Purpose: Ocular tissues of mice have been studied in many ways using replication deficient species C type 5 adenoviruses (Ad5) as tools for manipulating gene expression. While refinements to injection protocols and tropism have led to several advances in targeting cells of interest, there remains a relative lack of information concerning how Ad5 may influence other ocular cell types capable of confounding experimental interpretation. Here, a slit-lamp is used to thoroughly photodocument the sequalae of intraocular Ad5 injections over time in mice, with attention to potentially confounding indices of inflammation.
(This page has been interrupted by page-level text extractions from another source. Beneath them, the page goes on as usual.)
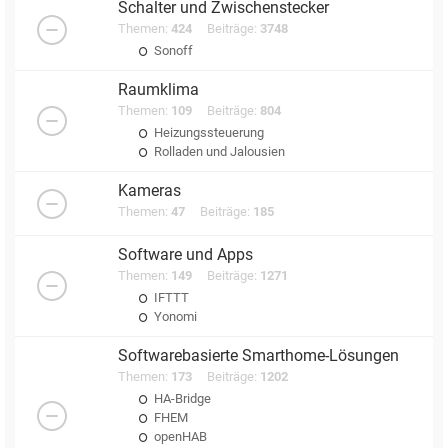
Schalter und Zwischenstecker
Themen:
424
Beiträge:
3748
Sonoff
Raumklima
Themen:
109
Beiträge:
804
Heizungssteuerung
Rolladen und Jalousien
Kameras
Themen:
47
Beiträge:
185
Software und Apps
Themen:
149
Beiträge:
1271
IFTTT
Yonomi
Softwarebasierte Smarthome-Lösungen
Themen:
173
Beiträge:
1202
HA-Bridge
FHEM
openHAB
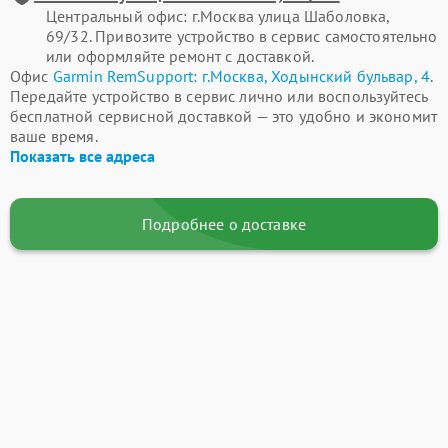
Центральный офис: г.Москва улица Шаболовка,
69/32. Привозите устройство в сервис самостоятельно
или оформляйте ремонт с доставкой.
Офис
Garmin RemSupport: г.Москва, Ходынский бульвар, 4
.
Передайте устройство в сервис лично или воспользуйтесь
бесплатной сервисной доставкой — это удобно и экономит
ваше время.
Показать все адреса
Подробнее о доставке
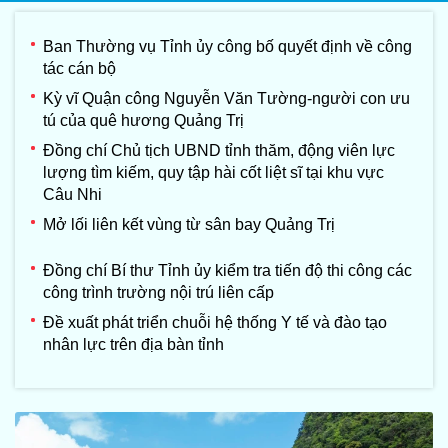
Ban Thường vụ Tỉnh ủy công bố quyết định về công
tác cán bộ
Kỳ vĩ Quận công Nguyễn Văn Tường-người con ưu
tú của quê hương Quảng Trị
Đồng chí Chủ tịch UBND tỉnh thăm, động viên lực
lượng tìm kiếm, quy tập hài cốt liệt sĩ tại khu vực
Câu Nhi
Mở lối liên kết vùng từ sân bay Quảng Trị
Đồng chí Bí thư Tỉnh ủy kiểm tra tiến độ thi công các
công trình trường nội trú liên cấp
Đề xuất phát triển chuỗi hệ thống Y tế và đào tạo
nhân lực trên địa bàn tỉnh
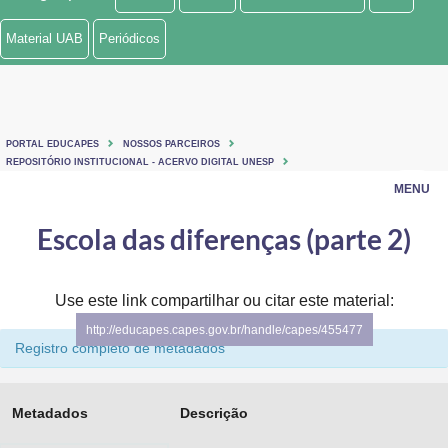
Ministério de Minas e Energia
Material UAB
Periódicos
Ministério da Ciência, Tecnologia, Inovações e Comunicações
Ministério do Meio Ambiente
PORTAL EDUCAPES
NOSSOS PARCEIROS
Ministério do Turismo
REPOSITÓRIO INSTITUCIONAL - ACERVO DIGITAL UNESP
MENU
Ministério do Desenvolvimento Regional
Escola das diferenças (parte 2)
Controladoria-Geral da União
Ministério da Mulher, da Família e dos Direitos Humanos
Use este link compartilhar ou citar este material:
http://educapes.capes.gov.br/handle/capes/455477
Secretaria-Geral
Registro completo de metadados
Secretaria de Governo
Metadados
Descrição
Gabinete de Segurança Institucional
Methods: A cohort of C57BL/6J mice were randomly split into 3 groups (Virus, receiving unilateral intraocular injection with 5x107 pfu of a cargo-less Ad5 construct; Saline, receiving unilateral balanced salt solution injection; and Naïve, receiving no injections). A total of 52 eyes from 26 mice were photodocumented via slit-lamp at 4 timepoints (baseline, 1, 3, and 10 weeks following initiation of the experiment) by an observer masked to treatments and other parameters of the experimental design. Following the last in vivo exam, tissues were collected. Based on the slit-lamp data, tissues were studied via immunostaining with the macrophage marker F4/80.
Results: The masked investigator was able to use the sequential images from each mouse to assign each mouse into its correct treatment group with near perfect fidelity. Virus injected eyes were characterized by corneal damage indicative of intraocular injection and a prolonged mobilization of clump cells on the surface of the iris. Saline injected eyes had only transient corneal opacities indicative of intraocular injections, and Naïve eyes remained normal. Immunostaining with F4/80 was consistent with ascribing the clump cells visualized via slit-lamp imaging as a type of macrophage.